Segment Start: Data for review

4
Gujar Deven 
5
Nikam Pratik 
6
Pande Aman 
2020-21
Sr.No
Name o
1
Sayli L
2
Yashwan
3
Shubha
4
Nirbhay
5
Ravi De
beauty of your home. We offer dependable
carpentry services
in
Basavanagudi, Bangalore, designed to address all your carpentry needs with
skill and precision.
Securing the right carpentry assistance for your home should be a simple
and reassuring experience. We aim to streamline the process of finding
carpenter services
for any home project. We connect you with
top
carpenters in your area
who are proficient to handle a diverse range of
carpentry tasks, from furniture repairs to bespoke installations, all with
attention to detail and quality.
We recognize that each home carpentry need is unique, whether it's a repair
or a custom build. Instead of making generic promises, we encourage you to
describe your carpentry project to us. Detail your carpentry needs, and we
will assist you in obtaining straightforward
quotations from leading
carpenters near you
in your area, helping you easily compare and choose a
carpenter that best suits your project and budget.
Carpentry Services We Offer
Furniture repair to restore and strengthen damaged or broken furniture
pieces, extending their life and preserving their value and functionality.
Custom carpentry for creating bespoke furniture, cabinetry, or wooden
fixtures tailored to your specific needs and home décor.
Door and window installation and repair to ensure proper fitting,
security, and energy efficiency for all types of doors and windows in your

Segment End: Data for review
Segment Start: Data for review

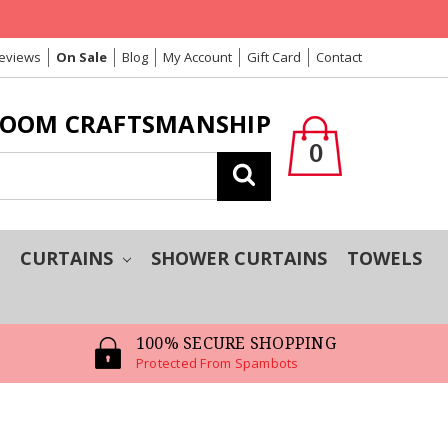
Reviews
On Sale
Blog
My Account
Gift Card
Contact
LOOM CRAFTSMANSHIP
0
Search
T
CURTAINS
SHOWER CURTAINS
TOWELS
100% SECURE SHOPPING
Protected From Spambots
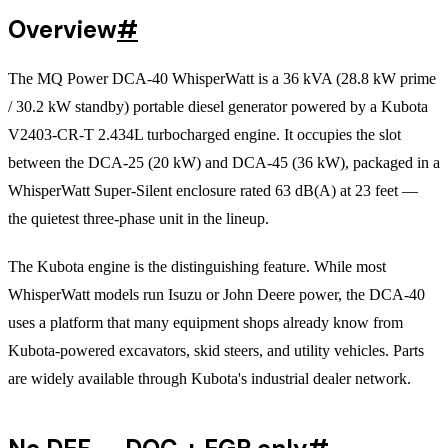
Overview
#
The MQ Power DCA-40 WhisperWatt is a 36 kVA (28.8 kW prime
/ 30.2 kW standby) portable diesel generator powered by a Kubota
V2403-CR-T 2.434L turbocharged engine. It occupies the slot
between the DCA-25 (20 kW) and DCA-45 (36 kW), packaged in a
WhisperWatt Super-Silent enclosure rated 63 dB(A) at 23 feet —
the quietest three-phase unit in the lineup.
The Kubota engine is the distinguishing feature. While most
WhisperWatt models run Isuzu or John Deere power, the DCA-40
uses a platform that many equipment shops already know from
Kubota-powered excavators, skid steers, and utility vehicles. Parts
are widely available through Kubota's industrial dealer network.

Segment End: Data for review

**Work required**
Take from the material above the lines running from the one with "carpenters near you" through the one with "pieces, extending their", and repeat them exactly, with nothing else.

**Completed task**
carpenters near you
in your area, helping you easily compare and choose a
carpenter that best suits your project and budget.
Carpentry Services We Offer
Furniture repair to restore and strengthen damaged or broken furniture
pieces, extending their life and preserving their value and functionality.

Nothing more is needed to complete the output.